[Stored entries]
^^^^^^^^
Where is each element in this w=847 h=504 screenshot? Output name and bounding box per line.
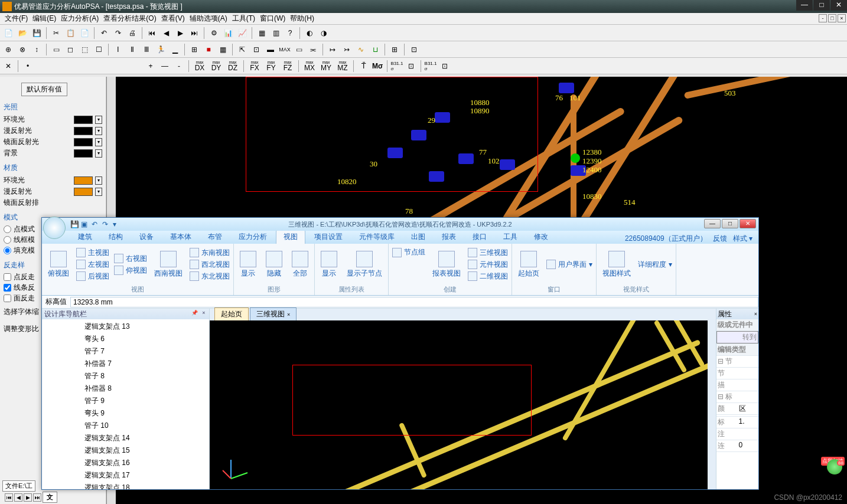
nav-tree[interactable]: 逻辑支架点 13弯头 6管子 7补偿器 7管子 8补偿器 8管子 9弯头 9管子… [42, 319, 209, 489]
report-view-button[interactable]: 报表视图 [429, 250, 464, 280]
ambient-swatch[interactable] [74, 116, 93, 124]
close-panel-icon[interactable]: × [754, 311, 757, 317]
qat-save-icon[interactable]: 💾 [70, 220, 79, 228]
tree-item[interactable]: 逻辑支架点 17 [43, 469, 208, 482]
cut-icon[interactable]: ✂ [50, 27, 62, 39]
dropdown-icon[interactable]: ▾ [95, 176, 102, 185]
mat-diffuse-swatch[interactable] [74, 188, 93, 196]
qat-icon[interactable]: ▣ [81, 220, 89, 228]
back-view-button[interactable]: 后视图 [75, 271, 110, 282]
view-tab-3d[interactable]: 三维视图× [250, 307, 297, 320]
prop-row[interactable]: 连0 [716, 440, 758, 452]
plus-icon[interactable]: + [145, 60, 157, 72]
fg-close-button[interactable]: ✕ [740, 219, 756, 228]
se-view-button[interactable]: 东南视图 [188, 247, 231, 258]
max-mz[interactable]: maxMZ [335, 60, 350, 71]
bottom-view-button[interactable]: 仰视图 [113, 265, 148, 276]
tool-icon[interactable]: ☐ [93, 44, 105, 55]
new-icon[interactable]: 📄 [2, 27, 14, 39]
tool-icon[interactable]: Ⅲ [141, 44, 152, 55]
person-icon[interactable]: 🏃 [155, 44, 167, 55]
tool-icon[interactable]: ⊡ [439, 60, 451, 72]
dropdown-icon[interactable]: ▾ [95, 149, 102, 158]
tool-icon[interactable]: Ⅱ [126, 44, 138, 55]
tree-item[interactable]: 逻辑支架点 16 [43, 457, 208, 469]
nav-next-icon[interactable]: ▶ [174, 27, 186, 39]
menu-tools[interactable]: 工具(T) [232, 14, 255, 24]
default-all-button[interactable]: 默认所有值 [21, 83, 67, 96]
nav-last-icon[interactable]: ⏭ [188, 27, 200, 39]
close-panel-icon[interactable]: × [200, 310, 208, 318]
tree-item[interactable]: 逻辑支架点 13 [43, 320, 208, 333]
tool-icon[interactable]: ◑ [318, 27, 330, 39]
tree-item[interactable]: 补偿器 7 [43, 358, 208, 370]
sw-view-button[interactable]: 西南视图 [151, 250, 186, 280]
tool-icon[interactable]: ▥ [270, 27, 282, 39]
tab-interface[interactable]: 接口 [465, 230, 494, 244]
bg-close-button[interactable]: ✕ [830, 0, 847, 11]
specular-swatch[interactable] [74, 138, 93, 146]
tool-icon[interactable]: ⇱ [236, 44, 248, 55]
ui-button[interactable]: 用户界面▾ [545, 259, 594, 270]
view-style-button[interactable]: 视图样式 [599, 250, 634, 280]
max-fz[interactable]: maxFZ [281, 60, 295, 71]
top-view-button[interactable]: 俯视图 [44, 250, 73, 280]
mode-fill-radio[interactable] [4, 247, 11, 254]
tool-icon[interactable]: ▦ [256, 27, 268, 39]
style-dd[interactable]: 样式 ▾ [733, 234, 752, 244]
tool-icon[interactable]: ▭ [293, 44, 305, 55]
menu-view[interactable]: 查看(V) [161, 14, 185, 24]
tool-icon[interactable]: Mσ [372, 60, 383, 72]
tree-item[interactable]: 弯头 9 [43, 407, 208, 420]
qat-undo-icon[interactable]: ↶ [92, 220, 100, 228]
tree-item[interactable]: 补偿器 8 [43, 382, 208, 395]
save-icon[interactable]: 💾 [31, 27, 43, 39]
tool-icon[interactable]: ◻ [64, 44, 76, 55]
prop-row[interactable]: 描 [716, 379, 758, 391]
tab-struct[interactable]: 结构 [101, 230, 131, 244]
bg-swatch[interactable] [74, 149, 93, 158]
max-mx[interactable]: maxMX [302, 60, 317, 71]
tool-icon[interactable]: Ⅰ [112, 44, 124, 55]
tree-item[interactable]: 逻辑支架点 14 [43, 432, 208, 444]
hide-button[interactable]: 隐藏 [262, 250, 286, 280]
speedup-widget[interactable]: 点我加速 88 [819, 457, 845, 474]
node-group-button[interactable]: 节点组 [391, 247, 426, 258]
menu-help[interactable]: 帮助(H) [290, 14, 314, 24]
tool-icon[interactable]: ↦ [327, 44, 338, 55]
menu-analysis[interactable]: 应力分析(A) [61, 14, 99, 24]
tool-icon[interactable]: ⫘ [307, 44, 319, 55]
max-my[interactable]: maxMY [319, 60, 333, 71]
tool-icon[interactable]: ⊡ [405, 60, 417, 72]
tool-icon[interactable]: 📊 [222, 27, 234, 39]
dropdown-icon[interactable]: ▾ [95, 138, 102, 146]
tab-draw[interactable]: 出图 [403, 230, 433, 244]
right-view-button[interactable]: 右视图 [113, 253, 148, 264]
tool-icon[interactable]: ⊡ [250, 44, 262, 55]
tab-report[interactable]: 报表 [434, 230, 464, 244]
menu-results[interactable]: 查看分析结果(O) [103, 14, 156, 24]
tool-icon[interactable]: ⬚ [79, 44, 90, 55]
undo-icon[interactable]: ↶ [98, 27, 110, 39]
sheet-tab[interactable]: 文 [43, 492, 57, 503]
tree-item[interactable]: 管子 7 [43, 345, 208, 358]
max-dz[interactable]: maxDZ [226, 60, 240, 71]
tool-icon[interactable]: ↣ [341, 44, 353, 55]
main-view-button[interactable]: 主视图 [75, 247, 110, 258]
print-icon[interactable]: 🖨 [126, 27, 138, 39]
tab-equip[interactable]: 设备 [132, 230, 161, 244]
paste-icon[interactable]: 📄 [79, 27, 90, 39]
list-show-button[interactable]: 显示 [317, 250, 341, 280]
feedback-link[interactable]: 反馈 [713, 234, 727, 244]
anti-line-cb[interactable] [4, 284, 11, 292]
anti-face-cb[interactable] [4, 294, 11, 302]
3d-view-button[interactable]: 三维视图 [467, 247, 509, 258]
tab-first-icon[interactable]: ⏮ [5, 493, 13, 502]
tool-icon[interactable]: ⊔ [369, 44, 381, 55]
prop-row[interactable]: 注 [716, 428, 758, 440]
max-fy[interactable]: maxFY [264, 60, 278, 71]
copy-icon[interactable]: 📋 [64, 27, 76, 39]
prop-row[interactable]: ⊟ 标 [716, 391, 758, 403]
tab-next-icon[interactable]: ▶ [24, 493, 32, 502]
prop-row[interactable]: 标1. [716, 417, 758, 428]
^^^^^^^^
The task | All lines in the records above that contain "panel" are to be reported.

Written response |
close-panel-icon[interactable]: × [754, 311, 757, 317]
close-panel-icon[interactable]: × [200, 310, 208, 318]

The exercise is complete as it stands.